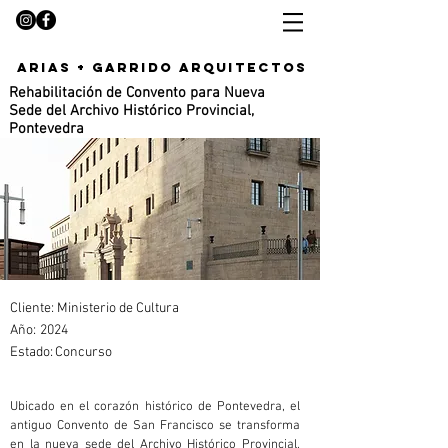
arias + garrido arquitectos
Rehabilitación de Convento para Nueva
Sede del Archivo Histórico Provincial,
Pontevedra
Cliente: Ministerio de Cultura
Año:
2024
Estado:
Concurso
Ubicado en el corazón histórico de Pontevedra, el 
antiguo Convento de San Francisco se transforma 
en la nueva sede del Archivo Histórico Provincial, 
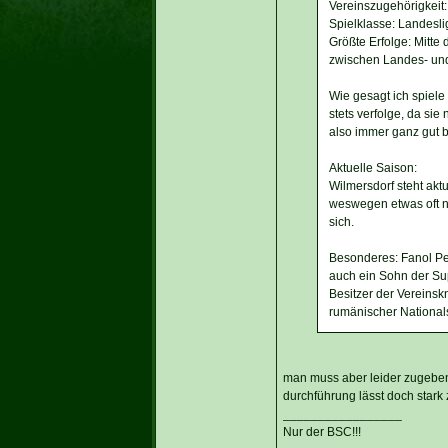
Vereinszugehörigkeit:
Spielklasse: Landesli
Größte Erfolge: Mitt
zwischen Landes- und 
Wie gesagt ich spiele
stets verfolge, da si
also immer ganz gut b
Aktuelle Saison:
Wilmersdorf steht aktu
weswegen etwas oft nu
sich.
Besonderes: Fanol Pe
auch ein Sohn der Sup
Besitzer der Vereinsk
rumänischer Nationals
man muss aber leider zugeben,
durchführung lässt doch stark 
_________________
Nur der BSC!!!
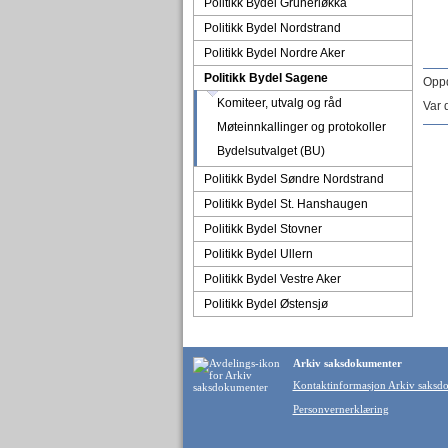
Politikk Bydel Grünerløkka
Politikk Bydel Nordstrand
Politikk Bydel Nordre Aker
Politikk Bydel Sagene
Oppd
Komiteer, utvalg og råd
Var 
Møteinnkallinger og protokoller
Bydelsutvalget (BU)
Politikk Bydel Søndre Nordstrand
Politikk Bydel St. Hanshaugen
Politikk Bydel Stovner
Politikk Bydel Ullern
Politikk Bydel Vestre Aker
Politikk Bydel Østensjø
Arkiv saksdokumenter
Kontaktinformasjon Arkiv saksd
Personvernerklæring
● ● ●
▶ **What you should do**
Excluding pictures, print all lines above exactly.

▶ **Completed exercise**
arias + garrido arquitectos
Rehabilitación de Convento para Nueva
Sede del Archivo Histórico Provincial,
Pontevedra
Cliente: Ministerio de Cultura
Año:
2024
Estado:
Concurso
Ubicado en el corazón histórico de Pontevedra, el 
antiguo Convento de San Francisco se transforma 
en la nueva sede del Archivo Histórico Provincial, 
Vereinszugehörigkeit:
Spielklasse: Landesli
Größte Erfolge: Mitt
zwischen Landes- und 
Wie gesagt ich spiele
stets verfolge, da si
also immer ganz gut b
Aktuelle Saison:
Wilmersdorf steht aktu
weswegen etwas oft nu
sich.
Besonderes: Fanol Pe
auch ein Sohn der Sup
Besitzer der Vereinsk
rumänischer Nationals
man muss aber leider zugeben,
durchführung lässt doch stark 
_________________
Nur der BSC!!!
Politikk Bydel Grünerløkka
Politikk Bydel Nordstrand
Politikk Bydel Nordre Aker
Politikk Bydel Sagene
Oppd
Komiteer, utvalg og råd
Var 
Møteinnkallinger og protokoller
Bydelsutvalget (BU)
Politikk Bydel Søndre Nordstrand
Politikk Bydel St. Hanshaugen
Politikk Bydel Stovner
Politikk Bydel Ullern
Politikk Bydel Vestre Aker
Politikk Bydel Østensjø
Arkiv saksdokumenter
Kontaktinformasjon Arkiv saksd
Personvernerklæring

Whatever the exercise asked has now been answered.